--- START ---

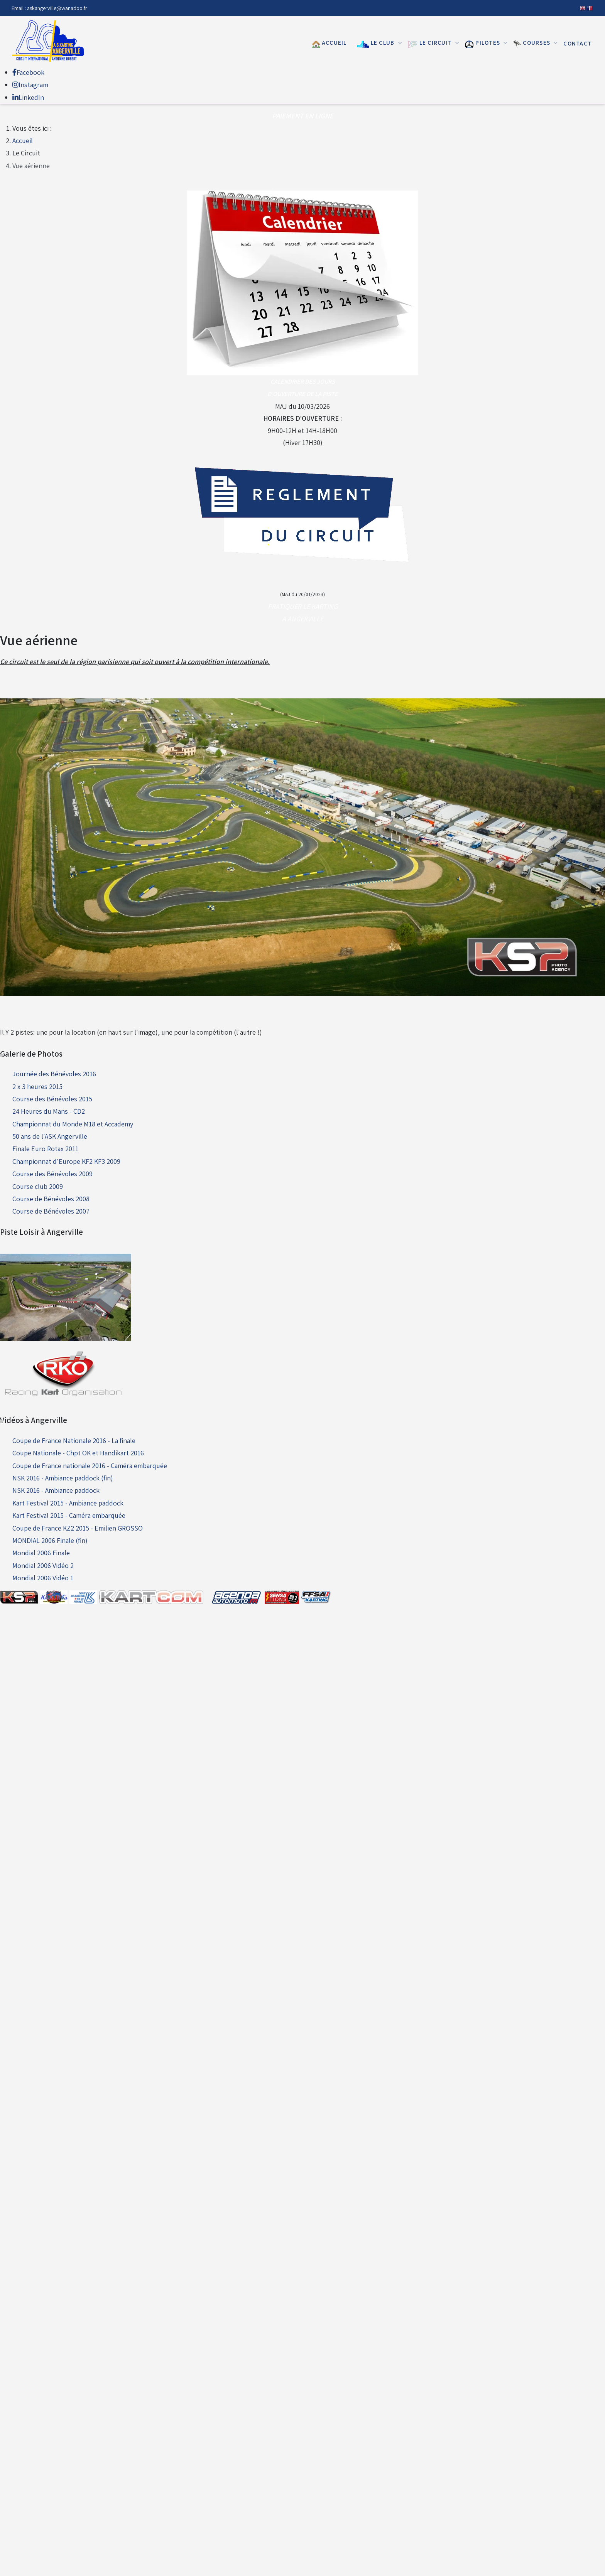 The image size is (605, 2576). What do you see at coordinates (52, 1173) in the screenshot?
I see `Course des Bénévoles 2009` at bounding box center [52, 1173].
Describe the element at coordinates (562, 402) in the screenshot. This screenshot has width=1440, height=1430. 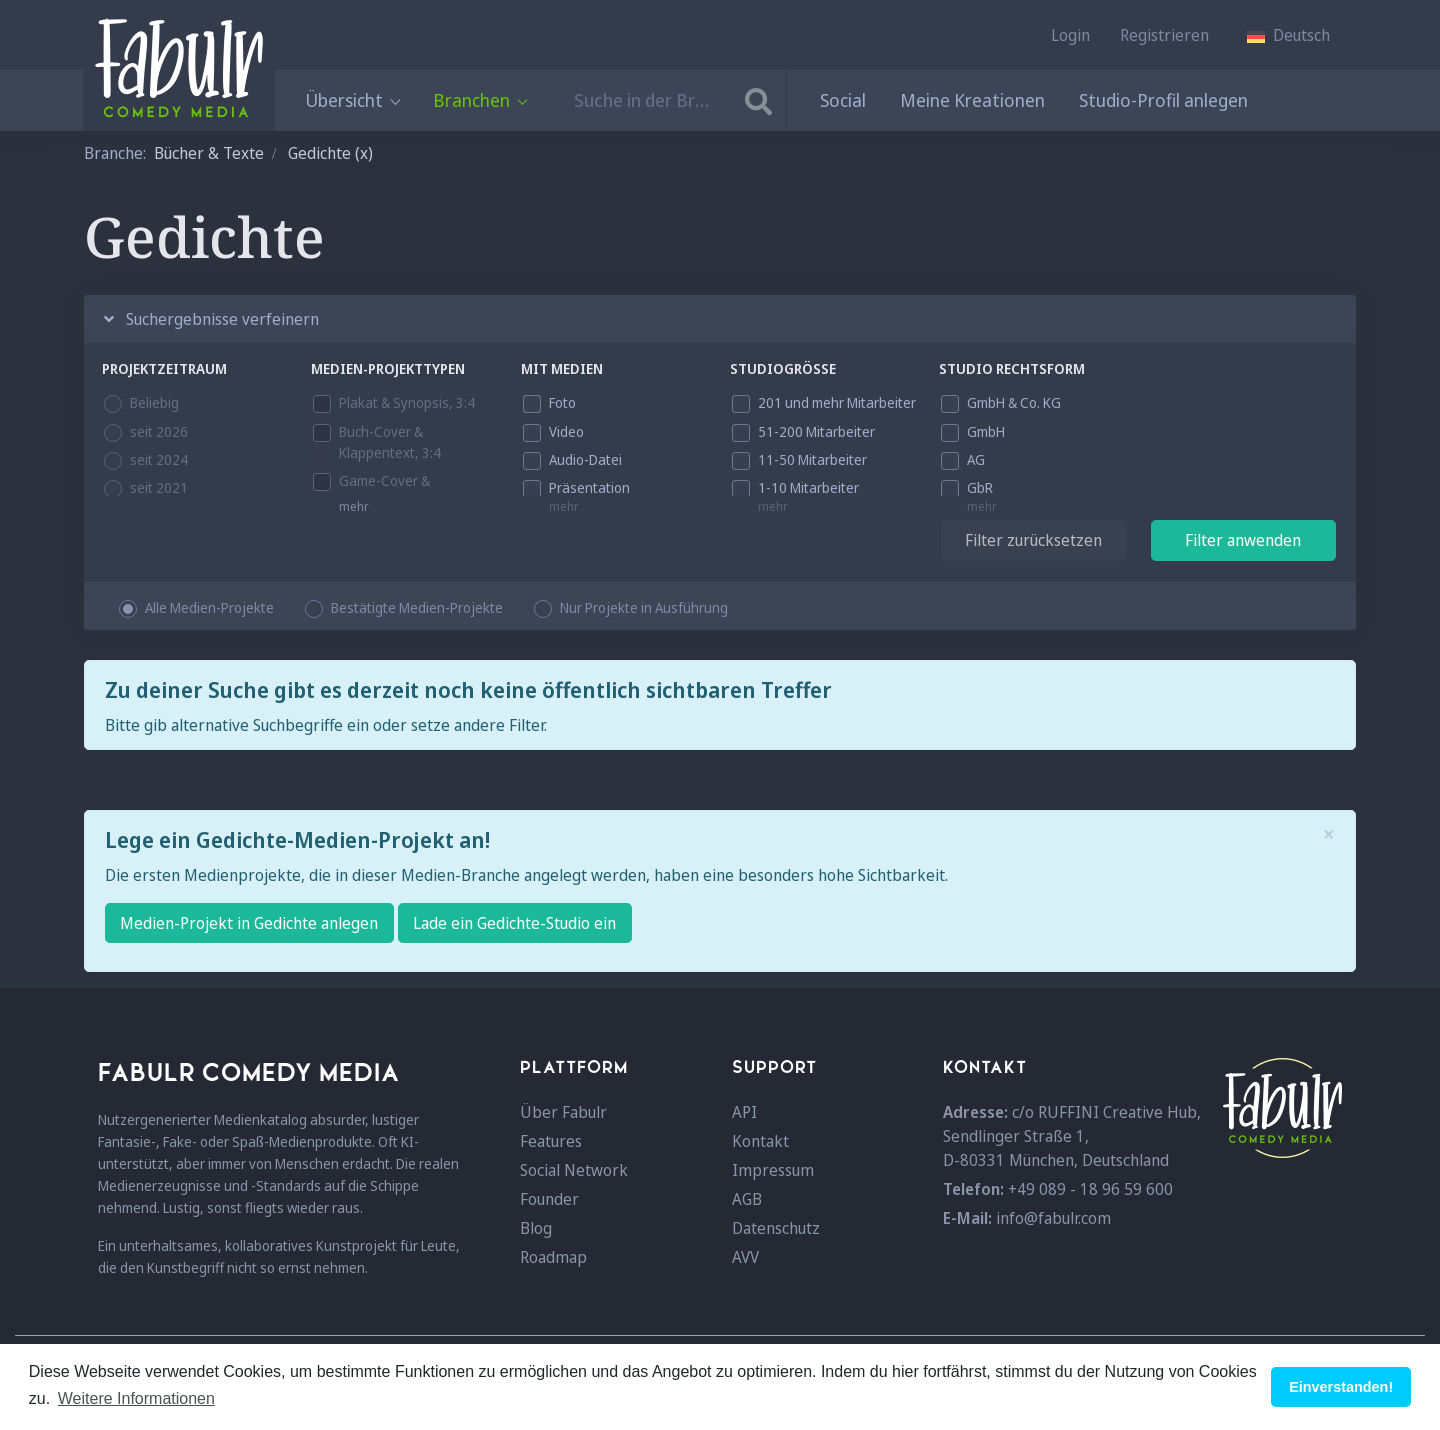
I see `Foto` at that location.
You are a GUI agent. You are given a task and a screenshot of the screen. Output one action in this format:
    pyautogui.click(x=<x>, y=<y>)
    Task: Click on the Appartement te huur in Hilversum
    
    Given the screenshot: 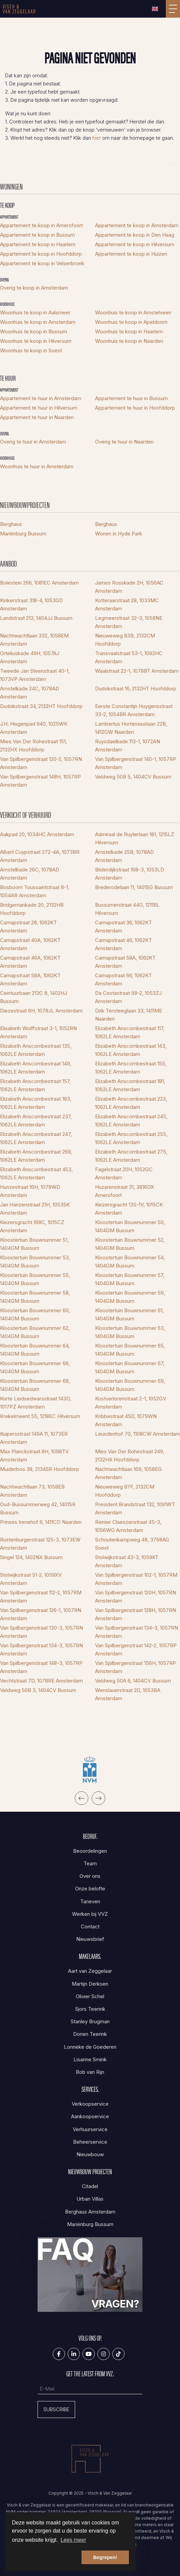 What is the action you would take?
    pyautogui.click(x=38, y=408)
    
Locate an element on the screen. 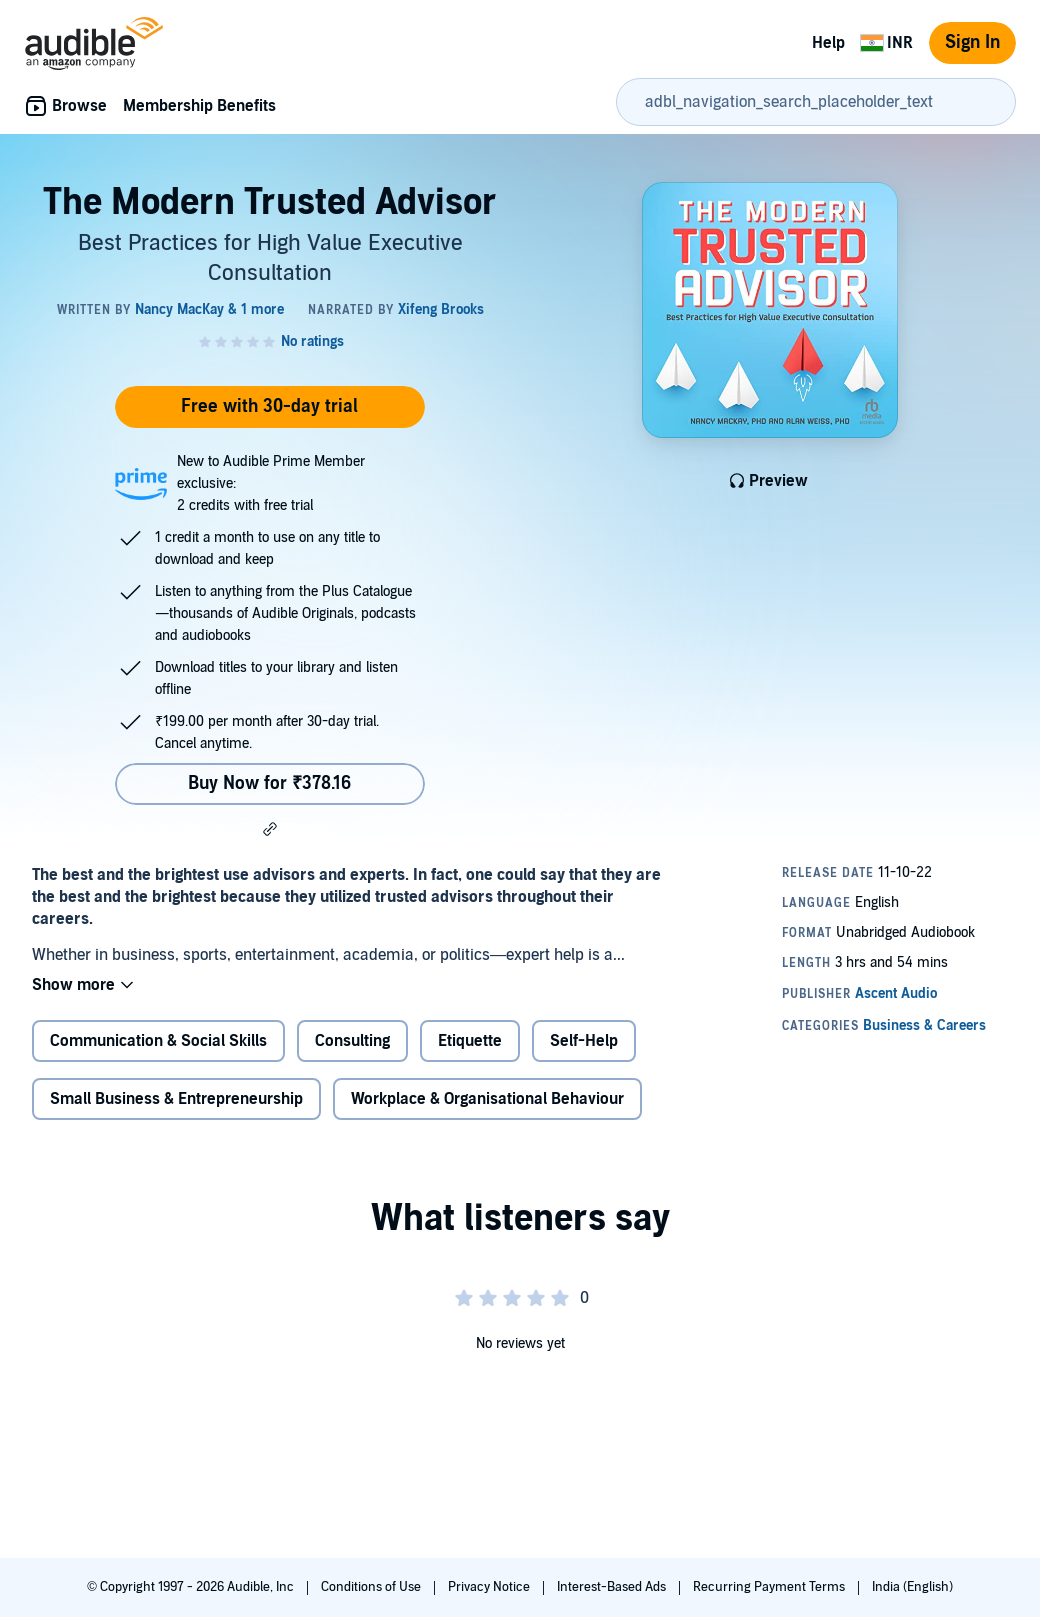 The width and height of the screenshot is (1040, 1617). Sign In is located at coordinates (972, 42).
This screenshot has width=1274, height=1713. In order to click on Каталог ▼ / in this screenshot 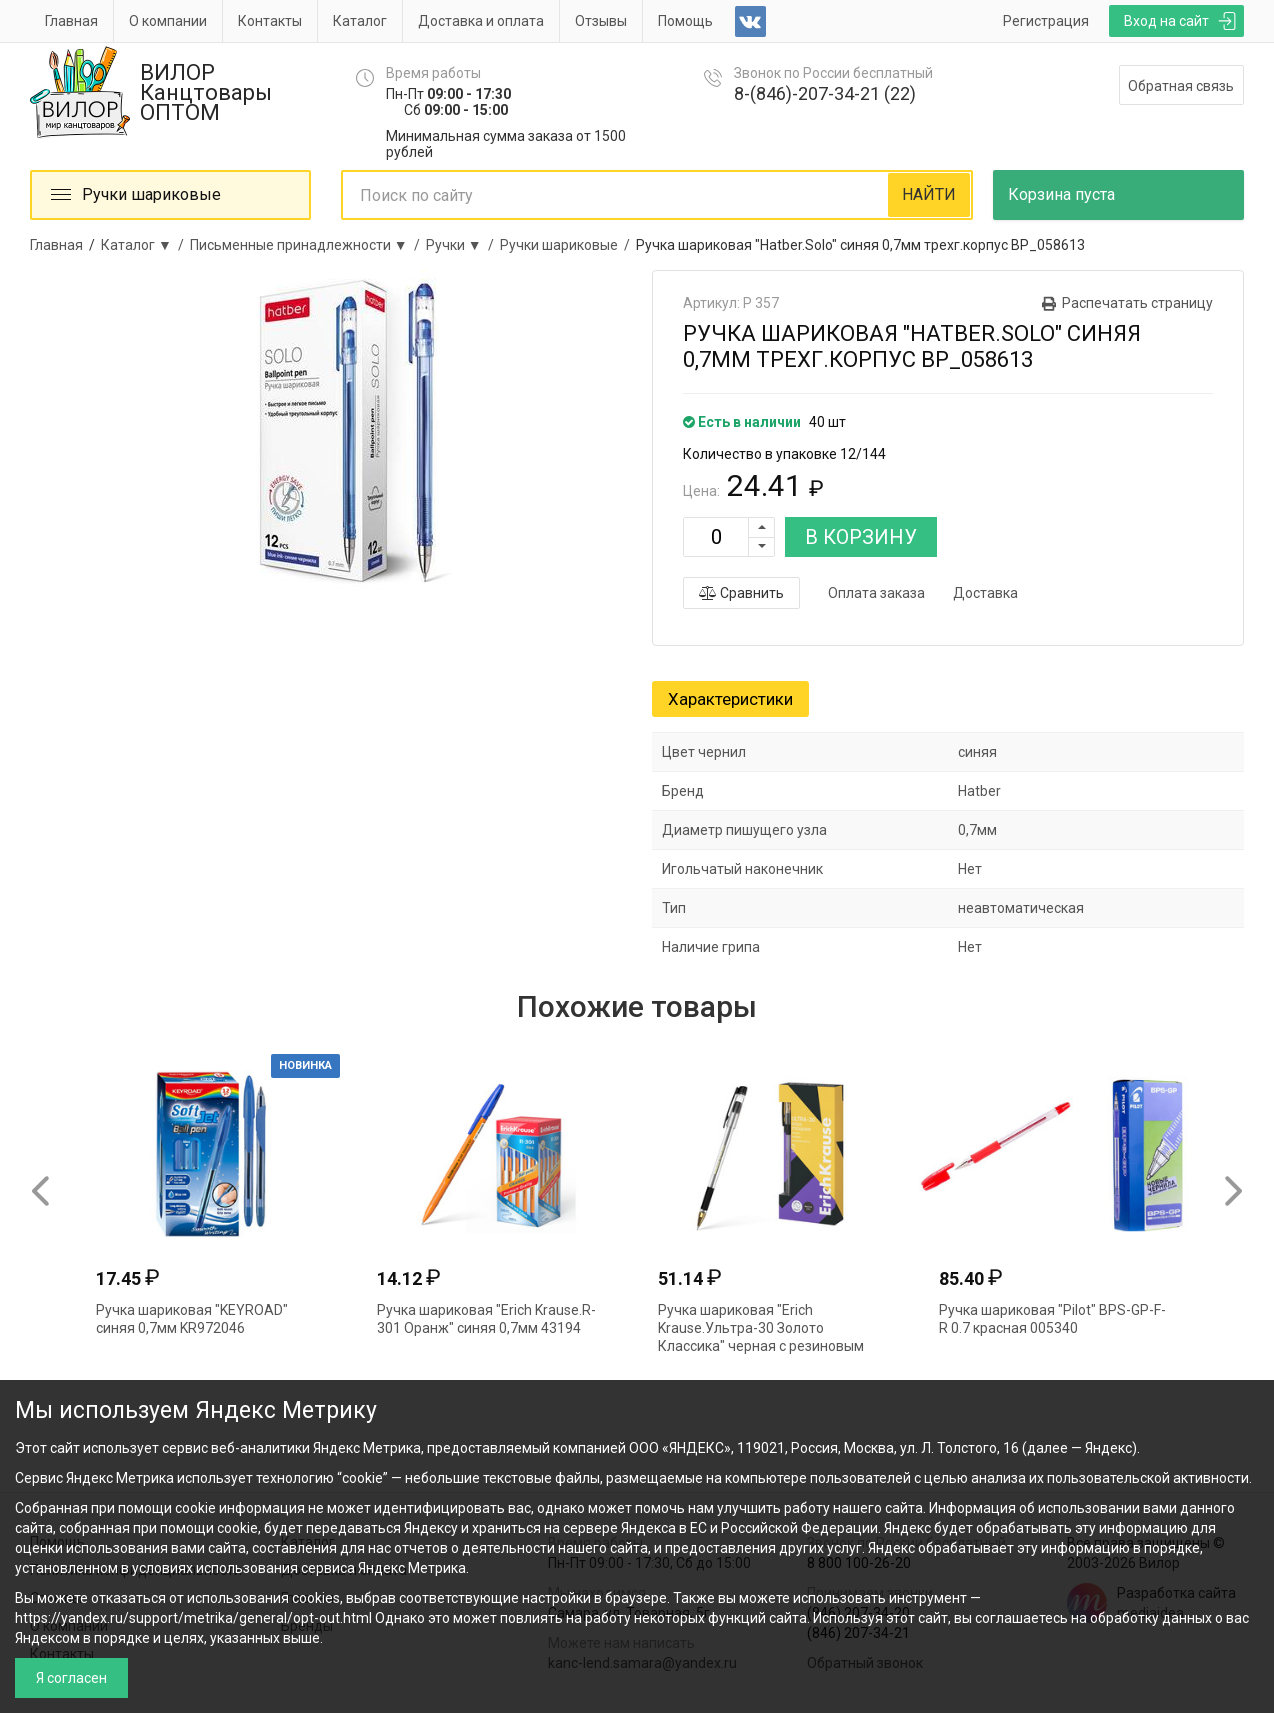, I will do `click(145, 245)`.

--- END ---

* **Exercise details**
Look above for the line holding "Describe the element" and output everything from it down to the line holding "pyautogui.click(x=<x>, y=<y>)", both ends included, exactly and without images.

* **Task solution**
Describe the element at coordinates (562, 402) in the screenshot. This screenshot has width=1440, height=1430. 
I see `Foto` at that location.
You are a GUI agent. You are given a task and a screenshot of the screen. Output one action in this format:
    pyautogui.click(x=<x>, y=<y>)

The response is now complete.